A Operação Erga Omnes, conduzida para apurar supostas irregularidades envolvendo agentes públicos, ganhou destaque nos últimos dias e passou a mobilizar o debate público no estado. Diante da exposição, o sindicato decidiu se posicionar oficialmente.
Na manifestação, a entidade sustenta que a investigadora possui histórico profissional pautado pela ética, dedicação ao serviço público e respeito às normas institucionais. O Sinpol-AM afirma que a servidora construiu sua carreira com base na legalidade e na responsabilidade funcional dentro da Polícia Civil do Amazonas.
O sindicato também fundamenta o desagravo em garantias previstas na Constituição Federal, ressaltando o princípio da presunção de inocência, que impede a atribuição de culpa antes de decisão judicial definitiva, e a proteção à honra e à imagem das pessoas.

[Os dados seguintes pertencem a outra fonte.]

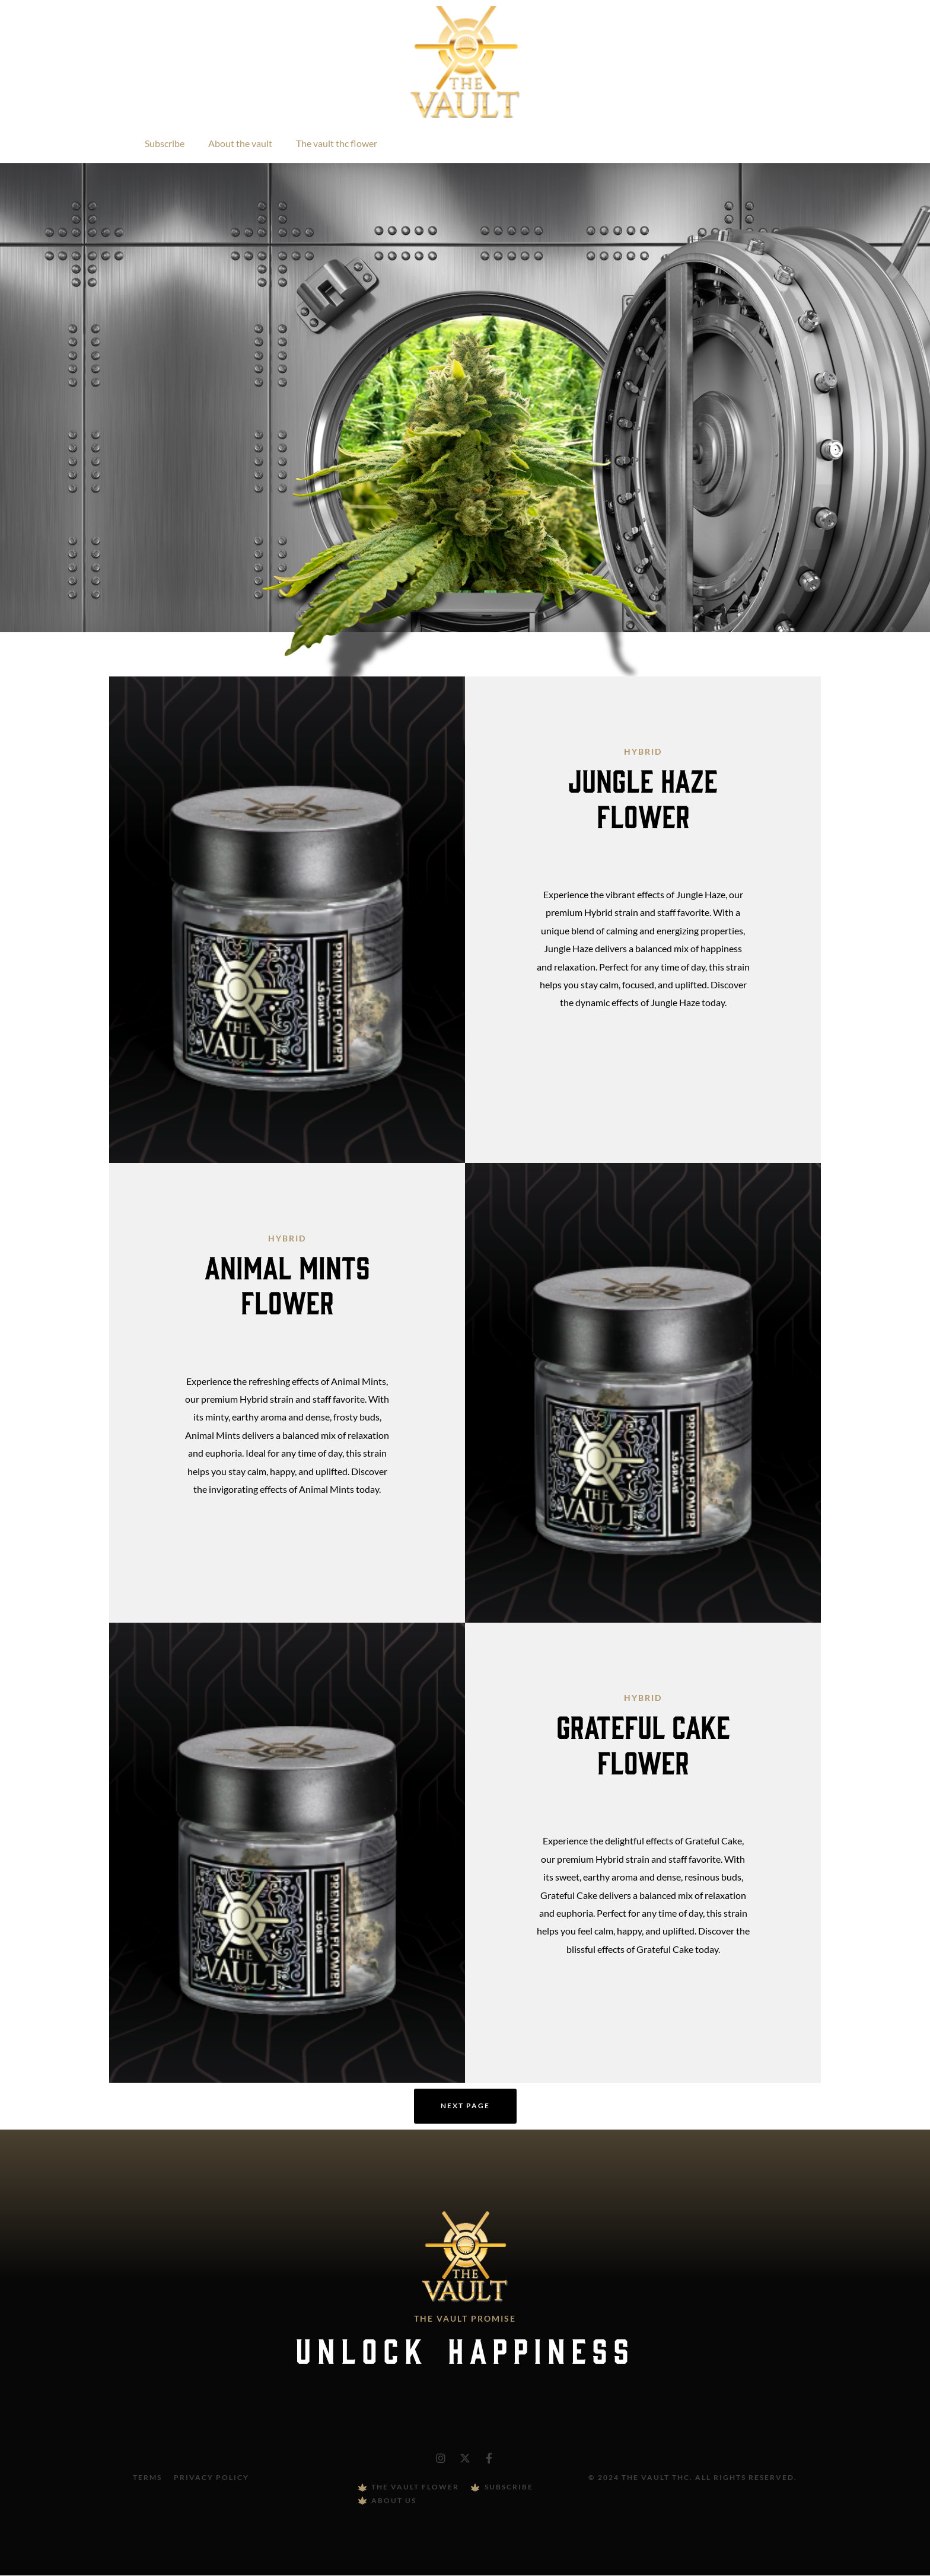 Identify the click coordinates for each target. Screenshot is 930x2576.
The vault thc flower (336, 143)
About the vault (240, 143)
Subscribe (164, 143)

Sem entrar em detalhes sobre o mérito das investigações, a entidade critica o que considera julgamentos prematuros e associações indevidas, defendendo que qualquer apuração deve seguir o devido processo legal, assegurando contraditório e ampla defesa.
A operação segue sob análise das autoridades competentes e, até o momento, não há sentença judicial relacionada ao caso mencionado pelo sindicato.